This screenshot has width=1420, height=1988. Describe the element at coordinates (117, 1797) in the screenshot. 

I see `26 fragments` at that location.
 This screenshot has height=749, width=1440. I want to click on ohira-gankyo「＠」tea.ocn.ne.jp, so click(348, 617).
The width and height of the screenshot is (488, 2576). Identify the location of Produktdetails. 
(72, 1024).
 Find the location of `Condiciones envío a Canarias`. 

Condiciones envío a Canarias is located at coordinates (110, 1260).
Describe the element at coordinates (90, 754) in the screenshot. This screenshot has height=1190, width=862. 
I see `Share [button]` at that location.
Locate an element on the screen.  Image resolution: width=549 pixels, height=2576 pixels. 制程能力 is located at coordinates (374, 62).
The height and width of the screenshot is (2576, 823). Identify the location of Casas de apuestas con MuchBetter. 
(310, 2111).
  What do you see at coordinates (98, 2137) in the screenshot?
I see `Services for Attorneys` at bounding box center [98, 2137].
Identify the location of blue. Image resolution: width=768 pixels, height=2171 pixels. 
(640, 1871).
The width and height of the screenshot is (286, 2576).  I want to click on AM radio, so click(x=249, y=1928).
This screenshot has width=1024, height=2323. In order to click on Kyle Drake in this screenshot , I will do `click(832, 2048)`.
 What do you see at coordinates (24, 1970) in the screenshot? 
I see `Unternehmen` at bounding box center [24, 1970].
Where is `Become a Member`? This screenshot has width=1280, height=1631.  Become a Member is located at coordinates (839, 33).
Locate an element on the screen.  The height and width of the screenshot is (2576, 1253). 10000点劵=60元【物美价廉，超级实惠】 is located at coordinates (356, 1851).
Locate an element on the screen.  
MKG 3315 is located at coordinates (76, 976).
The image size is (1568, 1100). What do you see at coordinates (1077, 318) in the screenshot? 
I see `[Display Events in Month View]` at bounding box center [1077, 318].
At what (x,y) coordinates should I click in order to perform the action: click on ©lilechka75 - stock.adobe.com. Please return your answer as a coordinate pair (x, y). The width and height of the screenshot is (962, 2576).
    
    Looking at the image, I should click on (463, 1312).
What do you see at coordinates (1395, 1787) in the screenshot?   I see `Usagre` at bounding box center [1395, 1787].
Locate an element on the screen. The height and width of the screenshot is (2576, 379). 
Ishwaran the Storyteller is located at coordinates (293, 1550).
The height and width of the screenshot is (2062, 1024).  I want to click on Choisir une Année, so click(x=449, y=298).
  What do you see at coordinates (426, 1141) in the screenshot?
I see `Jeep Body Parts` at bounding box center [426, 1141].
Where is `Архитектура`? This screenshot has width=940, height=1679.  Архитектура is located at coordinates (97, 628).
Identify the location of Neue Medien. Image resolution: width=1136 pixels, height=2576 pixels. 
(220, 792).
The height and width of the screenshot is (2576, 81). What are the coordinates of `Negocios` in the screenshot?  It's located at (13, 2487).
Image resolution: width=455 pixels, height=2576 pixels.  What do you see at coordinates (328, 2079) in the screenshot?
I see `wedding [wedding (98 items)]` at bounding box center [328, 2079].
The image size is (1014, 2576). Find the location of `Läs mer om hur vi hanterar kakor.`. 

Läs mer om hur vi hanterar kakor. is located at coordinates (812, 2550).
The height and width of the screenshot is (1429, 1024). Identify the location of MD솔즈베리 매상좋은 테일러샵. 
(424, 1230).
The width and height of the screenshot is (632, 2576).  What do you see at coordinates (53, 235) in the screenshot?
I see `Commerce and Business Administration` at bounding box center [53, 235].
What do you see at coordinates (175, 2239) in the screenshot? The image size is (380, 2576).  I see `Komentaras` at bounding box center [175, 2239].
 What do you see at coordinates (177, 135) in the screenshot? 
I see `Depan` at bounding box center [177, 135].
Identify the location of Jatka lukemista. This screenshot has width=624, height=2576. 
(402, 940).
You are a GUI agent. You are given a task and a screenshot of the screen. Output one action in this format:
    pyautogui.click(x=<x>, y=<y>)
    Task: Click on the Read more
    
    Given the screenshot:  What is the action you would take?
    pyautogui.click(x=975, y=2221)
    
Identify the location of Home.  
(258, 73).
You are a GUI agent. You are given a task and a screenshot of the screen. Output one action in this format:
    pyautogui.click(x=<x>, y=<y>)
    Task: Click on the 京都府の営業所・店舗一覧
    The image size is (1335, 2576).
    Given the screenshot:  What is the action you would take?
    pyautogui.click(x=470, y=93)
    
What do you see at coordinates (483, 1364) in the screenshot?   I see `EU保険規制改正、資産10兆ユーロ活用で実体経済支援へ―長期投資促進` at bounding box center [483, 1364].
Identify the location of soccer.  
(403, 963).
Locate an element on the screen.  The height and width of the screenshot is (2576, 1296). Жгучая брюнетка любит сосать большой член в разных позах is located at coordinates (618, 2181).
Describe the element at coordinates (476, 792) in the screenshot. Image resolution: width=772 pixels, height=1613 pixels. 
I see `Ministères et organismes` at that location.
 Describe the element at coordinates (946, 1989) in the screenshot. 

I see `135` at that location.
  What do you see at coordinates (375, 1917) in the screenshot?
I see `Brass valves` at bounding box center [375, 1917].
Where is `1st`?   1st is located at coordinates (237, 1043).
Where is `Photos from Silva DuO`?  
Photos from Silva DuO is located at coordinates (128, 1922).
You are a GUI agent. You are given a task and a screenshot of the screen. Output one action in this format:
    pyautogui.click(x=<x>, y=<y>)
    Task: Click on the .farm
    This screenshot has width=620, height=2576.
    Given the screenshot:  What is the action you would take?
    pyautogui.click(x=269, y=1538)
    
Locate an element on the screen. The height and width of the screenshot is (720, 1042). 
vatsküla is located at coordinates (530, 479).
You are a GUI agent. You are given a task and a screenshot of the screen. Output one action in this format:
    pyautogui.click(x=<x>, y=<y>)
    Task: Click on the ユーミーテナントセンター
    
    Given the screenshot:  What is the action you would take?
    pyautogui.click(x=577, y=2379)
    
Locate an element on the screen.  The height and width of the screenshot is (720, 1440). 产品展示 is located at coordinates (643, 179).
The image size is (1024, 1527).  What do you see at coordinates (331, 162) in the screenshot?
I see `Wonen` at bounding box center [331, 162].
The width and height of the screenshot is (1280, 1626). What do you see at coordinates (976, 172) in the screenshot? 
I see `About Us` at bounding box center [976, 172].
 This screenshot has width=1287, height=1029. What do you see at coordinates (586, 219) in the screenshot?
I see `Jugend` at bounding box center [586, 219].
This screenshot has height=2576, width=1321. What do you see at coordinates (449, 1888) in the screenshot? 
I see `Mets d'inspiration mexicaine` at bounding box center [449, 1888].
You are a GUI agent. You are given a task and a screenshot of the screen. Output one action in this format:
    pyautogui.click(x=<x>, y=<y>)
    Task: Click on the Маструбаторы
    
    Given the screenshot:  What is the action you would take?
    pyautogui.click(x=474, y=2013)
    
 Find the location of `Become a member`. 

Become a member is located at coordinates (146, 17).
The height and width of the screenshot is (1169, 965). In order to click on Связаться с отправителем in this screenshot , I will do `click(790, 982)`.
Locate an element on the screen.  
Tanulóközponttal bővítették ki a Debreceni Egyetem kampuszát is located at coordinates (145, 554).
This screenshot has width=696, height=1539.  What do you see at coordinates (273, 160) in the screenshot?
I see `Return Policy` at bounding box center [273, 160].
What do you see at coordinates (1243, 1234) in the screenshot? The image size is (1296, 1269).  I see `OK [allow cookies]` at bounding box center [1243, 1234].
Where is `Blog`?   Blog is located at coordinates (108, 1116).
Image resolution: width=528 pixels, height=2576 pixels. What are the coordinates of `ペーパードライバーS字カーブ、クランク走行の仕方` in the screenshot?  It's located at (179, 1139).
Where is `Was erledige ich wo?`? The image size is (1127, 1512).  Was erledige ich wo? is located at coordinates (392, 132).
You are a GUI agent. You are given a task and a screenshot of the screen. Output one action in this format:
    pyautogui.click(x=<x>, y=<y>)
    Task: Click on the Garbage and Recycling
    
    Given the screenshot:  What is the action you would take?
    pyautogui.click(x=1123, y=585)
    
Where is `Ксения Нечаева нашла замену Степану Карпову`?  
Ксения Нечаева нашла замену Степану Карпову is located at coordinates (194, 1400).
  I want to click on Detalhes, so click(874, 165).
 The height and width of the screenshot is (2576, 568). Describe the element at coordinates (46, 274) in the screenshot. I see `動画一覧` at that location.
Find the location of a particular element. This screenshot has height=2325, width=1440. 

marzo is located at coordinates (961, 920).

────────────────────

▶ **What you have to do**: Reproduce each line in the listing above that mentions the string "will".

▶ **Problem solution**:
This screenshot has width=1024, height=2323. In order to click on Kyle Drake in this screenshot , I will do `click(832, 2048)`.
The height and width of the screenshot is (1169, 965). In order to click on Связаться с отправителем in this screenshot , I will do `click(790, 982)`.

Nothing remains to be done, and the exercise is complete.